Such a small yet important word. Where would we be, how lonely a life, without friendship!
But where does it come from? This is a simple question to answer, because it is one of those words that have changed in meaning very little over the centuries. “Friend” comes to us from Middle English frende or freond, which came from Old English freond, meaning, of course, “friend”. As you can see, the form changed very little in that time.
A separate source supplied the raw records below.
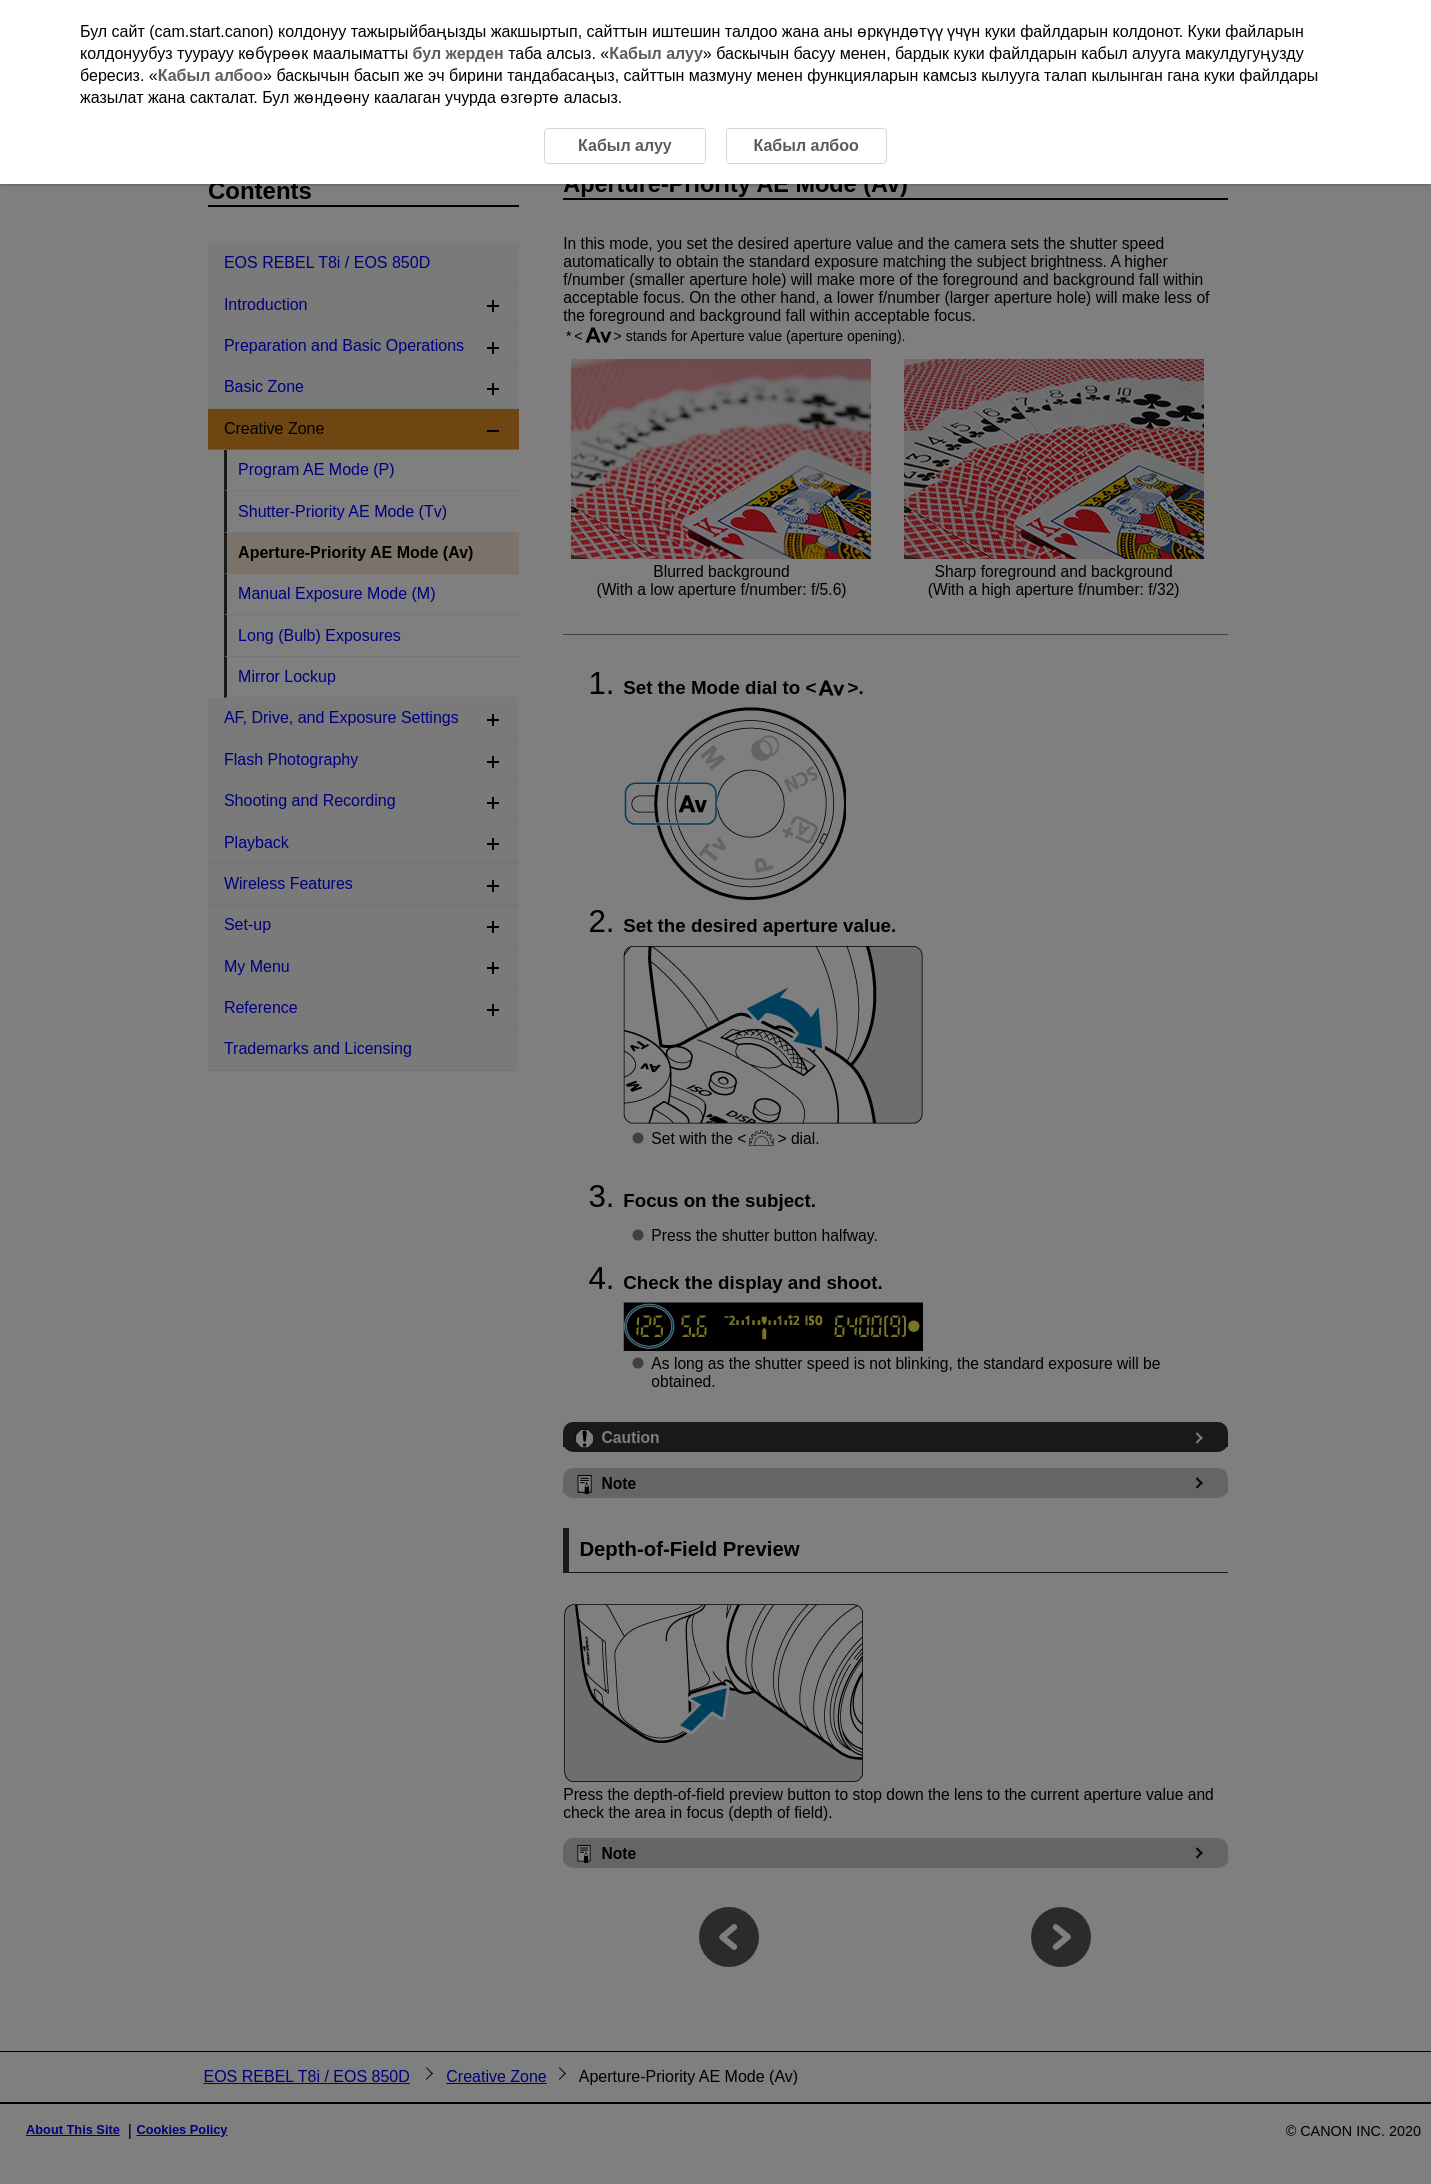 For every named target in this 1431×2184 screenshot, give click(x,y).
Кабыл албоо (210, 75)
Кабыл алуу (656, 53)
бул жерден (458, 53)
If we examine it a little closer, we will see that it is from Proto-Germanic root *frijondz, meaning “friend”, itself thought to be from the verb *frijojanan, which meant “to love”. Going back one step further, we come to the Proto-Indo-European root *pri- or *prei-, meaning “to like, to love”.
If we take this to its logical conclusion, we find that the word “Friday” is in fact a cognate, a distant cousin, of “friend.” Friday is named for the Norse goddess Frigg or Frigga, whose name means “love” and derives from the same root.
Intriguingly, we see something similar happening in a number of other European languages. The Greek word for “friend” is φίλος (filos), which derives from the word φιλέω (fileo), which meant “to love”. Similarly, we see the Latin amor, amare (love, noun and verb) giving rise to amico in Italian, ami in French, amigo in Spanish, amigo in Portuguese.
Not only that, but if we look at the Slavic family of languages, we will see something very interesting. In Czech, the word for “friend” is přítel, in Slovak we find priateľ, in Polish it is przyjaciel, in Croatian príjatelj, and in Slovenian it is very similar (note the accents); prijátelj. All these words are clearly from the same source, and this is the intriguing part. They derive from the Proto-Slavic word *prijati, which, as I am sure you have guessed by now, is from Proto-Indo-European root *prei. This makes them ultimately cognates of the English word “friend”!